风中传来脆声声的歌声,仿佛一汪清亮亮的流水从耳边洇了过来。
夹杂着细碎的,铃铛一样咯咯咯的笑声,仿佛流水撞在礁石之上打了个旋儿。
她真是个疯丫头。
顾为经这时候才意识到,在这万籁喧嚣之中,蔻蔻甚至在此刻还在哼着歌。
他也忍不住跟着一起笑了起来。
“嘭!”
直到一声尖啸的,铿锵的。
宛如那种挺大的一颗爆竹一下子就猛的炸开的声音。
仿佛是巨大的隔音结界,抵挡不住这声轰然爆鸣的威力,一下子就被撑裂开来了。
四周的吵闹再次奔涌着进入顾为经的大脑。
先是几声尖叫。
然后瞬间就是连绵纠缠到一起的连续的尖叫声,不光有女人的,这才还有男人的。
顾为经愣了一下。
他没反应过来怎么了。
可身边的蔻蔻反应的要比顾为经可快的实在太多了。
警察世家出身的女孩。
蔻蔻明显立刻就反应了过来,那声音到底是什么发出来。
她没有再朝只剩下十几米外,却没有任何遮挡的员工通道跑去,而是拉了顾为经一把。
“低头。”
她重新把他推进了旁边刚刚经过的那个调酒师的吧台,然后自己也躲藏了进去。
那是枪声。
在1988年以后,缅甸原则上是禁枪国家么。
不过嘛。
现实永远是原则的反义词。
缅、越、泰,东南亚这几个国家都蛮枪支泛滥的,甚至还是不少人为了玩枪而选择的旅游目地的。
不过。
话说回来。
这种事情也得分地域。
金三角区域虽然打生打死的,各种军阀混战的问题,几十年来长期存在。
但整体上缅甸的民众持枪率是要远远远远的低于邻居泰国好几个数量级的。
毕竟仰光也是缅甸曾经很长很长一段时间里的首都。
甚至可能是整个国家里最为重要的一座大都市。
就算是在酒吧风俗街这种鱼龙混杂的地方。
忽然之间。
有谁能掏把枪出来,还是很吓人的事情。
也是非常有威慑力的一件事情。
看到这一幕的人,会感到害怕,男人都开始尖叫,一点也不奇怪。
“安静。

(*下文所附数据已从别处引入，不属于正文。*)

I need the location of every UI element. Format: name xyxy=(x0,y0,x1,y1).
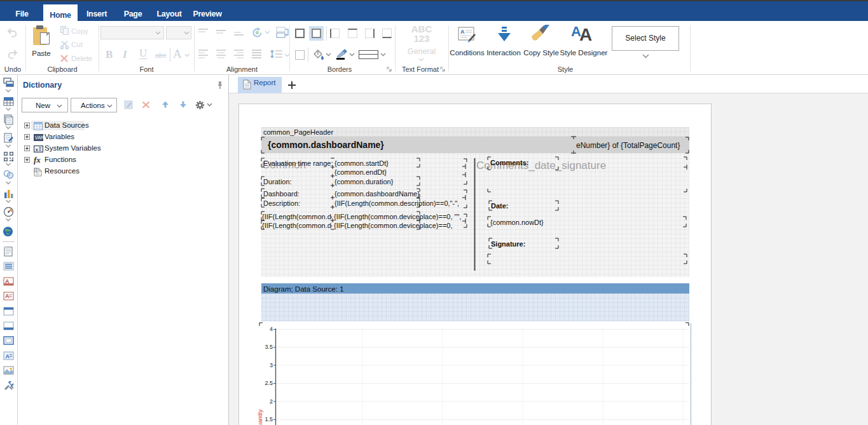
svg-text:Quantity: Quantity xyxy=(257,409,263,425)
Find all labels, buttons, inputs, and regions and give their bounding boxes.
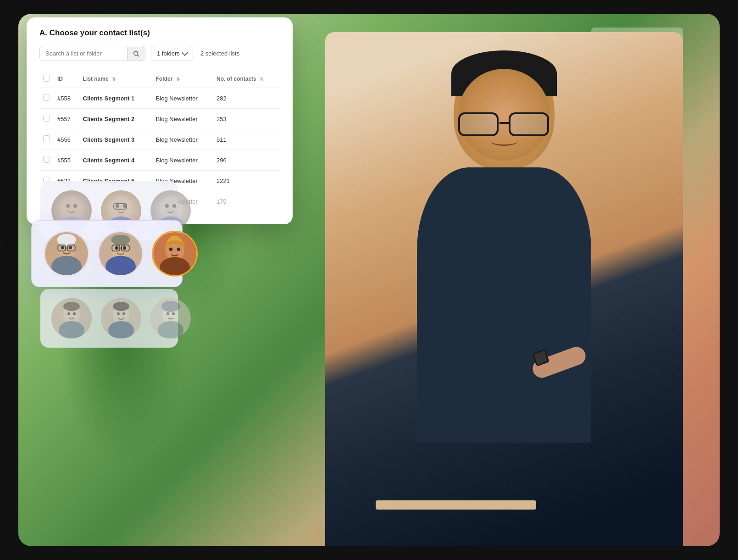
svg-point-17: [57, 234, 76, 246]
svg-point-48: [122, 312, 125, 315]
row-list-name: Clients Segment 1: [79, 88, 152, 109]
row-checkbox-cell: [39, 129, 54, 150]
svg-point-41: [67, 312, 70, 315]
row-contacts: 296: [213, 150, 280, 171]
avatar-2-middle: [98, 231, 144, 277]
sort-icon-folder: [176, 77, 180, 82]
row-list-name: Clients Segment 4: [79, 150, 152, 171]
table-row: #556 Clients Segment 3 Blog Newsletter 5…: [39, 129, 280, 150]
header-folder[interactable]: Folder: [152, 70, 213, 88]
sort-icon-listname: [112, 77, 116, 82]
toolbar: 1 folders 2 selected lists: [39, 46, 280, 61]
header-id: ID: [54, 70, 79, 88]
svg-point-8: [116, 204, 119, 208]
svg-point-11: [160, 197, 182, 219]
row-contacts: 175: [213, 191, 280, 212]
avatar-face-svg: [101, 298, 141, 338]
search-input[interactable]: [40, 46, 127, 61]
header-list-name[interactable]: List name: [79, 70, 152, 88]
scene: A. Choose your contact list(s) 1 folders…: [0, 0, 738, 560]
avatar-face-svg: [45, 232, 88, 275]
select-all-checkbox[interactable]: [43, 75, 50, 82]
svg-point-27: [115, 246, 119, 250]
row-folder: Blog Newsletter: [152, 88, 213, 109]
row-contacts: 511: [213, 129, 280, 150]
search-icon: [133, 50, 139, 57]
row-checkbox-2[interactable]: [43, 135, 50, 142]
table-header-row: ID List name Folder No. of contacts: [39, 70, 280, 88]
person-photo: [325, 32, 683, 546]
header-contacts[interactable]: No. of contacts: [213, 70, 280, 88]
svg-point-19: [69, 246, 72, 250]
row-id: #556: [54, 129, 79, 150]
chevron-down-icon: [182, 50, 188, 56]
header-checkbox-cell: [39, 70, 54, 88]
svg-point-36: [177, 248, 181, 251]
search-container: [39, 46, 145, 61]
avatar-face-svg: [153, 232, 196, 275]
avatar-1-bottom: [51, 298, 92, 338]
svg-point-5: [73, 204, 77, 208]
svg-point-18: [61, 246, 65, 250]
search-button[interactable]: [127, 47, 145, 61]
svg-point-40: [63, 302, 80, 311]
svg-point-13: [165, 204, 169, 208]
row-list-name: Clients Segment 2: [79, 109, 152, 129]
row-checkbox-1[interactable]: [43, 115, 50, 122]
sort-icon-contacts: [260, 77, 263, 82]
avatar-2-bottom: [101, 298, 141, 338]
avatar-1-middle: [44, 231, 89, 277]
avatar-face-svg: [51, 298, 92, 338]
selected-lists-badge: 2 selected lists: [200, 50, 239, 57]
row-checkbox-0[interactable]: [43, 94, 50, 101]
folders-dropdown-button[interactable]: 1 folders: [151, 46, 193, 61]
svg-point-0: [134, 51, 138, 55]
svg-point-42: [73, 312, 76, 315]
svg-point-14: [172, 204, 176, 208]
table-row: #555 Clients Segment 4 Blog Newsletter 2…: [39, 150, 280, 171]
avatar-3-bottom: [150, 298, 191, 338]
avatar-face-svg: [150, 298, 191, 338]
panel-title: A. Choose your contact list(s): [39, 28, 280, 38]
svg-point-47: [117, 312, 120, 315]
avatar-face-svg: [99, 232, 142, 275]
table-row: #558 Clients Segment 1 Blog Newsletter 2…: [39, 88, 280, 109]
row-checkbox-cell: [39, 88, 54, 109]
row-list-name: Clients Segment 3: [79, 129, 152, 150]
svg-point-2: [61, 197, 83, 219]
avatar-panel-middle: [31, 220, 183, 287]
row-checkbox-3[interactable]: [43, 156, 50, 163]
row-id: #555: [54, 150, 79, 171]
row-id: #558: [54, 88, 79, 109]
svg-point-35: [169, 248, 173, 251]
svg-point-46: [113, 302, 129, 311]
row-contacts: 2221: [213, 171, 280, 191]
avatar-3-middle: [152, 231, 198, 277]
row-checkbox-cell: [39, 150, 54, 171]
svg-line-1: [138, 55, 139, 56]
svg-point-26: [111, 235, 130, 245]
row-id: #557: [54, 109, 79, 129]
row-checkbox-cell: [39, 109, 54, 129]
avatar-panel-bottom: [40, 289, 178, 348]
svg-point-52: [161, 301, 180, 312]
row-contacts: 282: [213, 88, 280, 109]
table-row: #557 Clients Segment 2 Blog Newsletter 2…: [39, 109, 280, 129]
svg-point-54: [172, 312, 175, 315]
row-folder: Blog Newsletter: [152, 150, 213, 171]
folders-label: 1 folders: [157, 50, 180, 57]
svg-point-4: [66, 204, 70, 208]
row-folder: Blog Newsletter: [152, 109, 213, 129]
svg-point-53: [166, 312, 169, 315]
svg-point-28: [123, 246, 127, 250]
row-contacts: 253: [213, 109, 280, 129]
row-folder: Blog Newsletter: [152, 129, 213, 150]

”
嘭!嘭!嘭!
吴琴莱手里拿着一把纯黑色的手枪,朝着天花板又连着开了三枪,一颗子弹击碎了头顶的一枚激光射灯。
玻璃碎渣乱飞。
除了有几声女声忍不住的唔咽,整个酒吧却变得出奇的安静了下来。
吴琴莱把枪口对准前方的调酒台。
“冷静,都别紧张,也别多事,我不想把事情搞的太大,今晚的酒我都请了,现在,无关的人等都出去,别跑,用走,要走的慢一点。”
“明白的话,你们就可以走了。”
如蒙大赦。
半分钟后。
整个酒吧里看了一整晚大戏的观众,像是终于在这个燃烧的马戏场里,找到了让人逃出生天的通道。
全都跑掉了。
甚至连带着圆呢帽的酒吧老板也润走了。
“你们别动,慢慢的从吧台站起身来。手要放在我看的见的地方——”
吴琴莱说完话后,就把手枪对准顾为经和蔻蔻藏身的调酒柜台。
“——别乱跑,放聪明一点,理论上我是不想伤害你们的,但是乱跑就说不定了,伱们现在不能走。你们得和我回去见见豪哥,怎么处理,由他定夺。”
吴秘书朝钢琴台那边瞥了一眼。
苗昂温还正在那边躺尸呢。
杀马特高中生们可以说他们不靠谱,也可以说,他们还是稍微有点脑子的。
枪声一响。
他们可能也知道,事情闹大了,这不再是平常的喝酒大架,玩玩姑娘的事情了。
好多也跟着刚刚的客人直接拔腿润了。
只剩下两三个,还围在苗昂温四周,似乎想要查看他的情况。
有人随便从旁边的那上百杯鸡尾酒的抓来一杯,泼在苗昂温的脸上。
他终于幽幽的醒转。
苗昂温刚刚一醒来,也不管下巴,就捂着手指在地上翻滚了起来。
“啊,啊啊,我的手指断啦!我的手断啦!杀了他们,吴琴莱,给我杀了他们两个。开枪,开枪!”
他似是呻吟,又似是咆哮。
吴琴莱懒得理会苗昂温的命令。
不过。
他确实注意到,苗昂温右手中指和食指的姿态有点奇怪,应该是从钢琴台上被蔻蔻踢下来的时候,正好不巧戳到了地上。
不清楚是拧断了,还是脱臼了。
他并不很在乎苗昂温痛苦与否,只是他不知道这种情况,会不会影响到对方接下来的画画。
吴琴莱明白,豪哥让他当苗昂温的助理,是让他替豪哥看好对方的。
闹成了这个样子。
吴秘书的心中,也涌上了一层阴霾和狠厉。
“喂!你们难道聋了么,没有听见我在说什么?站起来,立刻,不要去挑战我的耐心极限。”吴琴莱见调酒台后面还是没有动静,不耐烦的抖了一下手腕:“你们难道电视剧看多了,觉得这么一层薄薄的木板,就能抵挡的住子弹的射击?别逗了,另外如果你们是在等警察的,也别费心思了。”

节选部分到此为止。